I agree, but intentional tests on the block device will show the
drives characteristcs on power failure much sooner and more
consistently. Then you can concentrate on the worst drivers :-)
If you do the large-seek write pattern I suggested, and timing
confirms the drive is queueing many of them in cache, it will be
really, really clear if the drive has a flux capacitor or equivalent :-)
I would suggest one of the metadata intensive filesystem tests,
creating lots of files in different directories, that sort of thing.
VxFS have a few similar options ;-)
Fwiw, if it were implemented in MD, the difference between barriers
and flushes could be worth having for performance, even when
underlying devices implement barriers with flush.

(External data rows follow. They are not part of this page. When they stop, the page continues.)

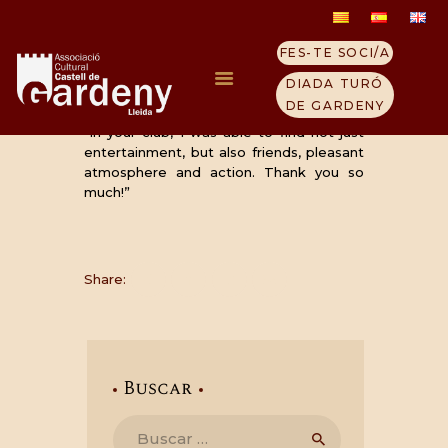
FES-TE SOCI/A
Charles Stone
DIADA TURÓ
24 enero, 2018
DE GARDENY
“In your club, I was able to find not just
entertainment, but also friends, pleasant
INICI
atmosphere and action. Thank you so
much!”
ELS TEMPLERS
TURÓ GARDENY
VISITA EL CASTELL
Share:
QUI SOM
CONTACTE
NOTICIES
Buscar
Buscar:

It would be good, especially for MT, to optimising away those
operations in unnecessary cases on underlying device request queues,
as well as the main MD queue. An example is WRITE-BARRIER, usually
implemented as FLUSH, WRITE, FLUSH, can actually report completion
when the WRITE is finished, and doesn't need to issue the second FLUSH
at all for a long time, until there's a subsequent WRITE on that drive
(and on the same partition, fwiw.)
I'm increasingly thinking that decomposing WRITE-BARRIER to three
requests, FLUSH+WRITE+FLUSH, should be done at the generic I/O request
level, because that is the best place to optimise away, merge, or
delay unnecessary flushes, and to relax request ordering around them
if we ever do that. (BARRIER would remain only as an op for extra
performance only on drivers which can do barriers another way; many
drivers would never see or handle it).
Since we need FLUSH for proper fsync() anyway, that would simplify
drivers too.
Then the MD patch could just implement FLUSH, which is probably
simpler than implementing WRITE-BARRIER.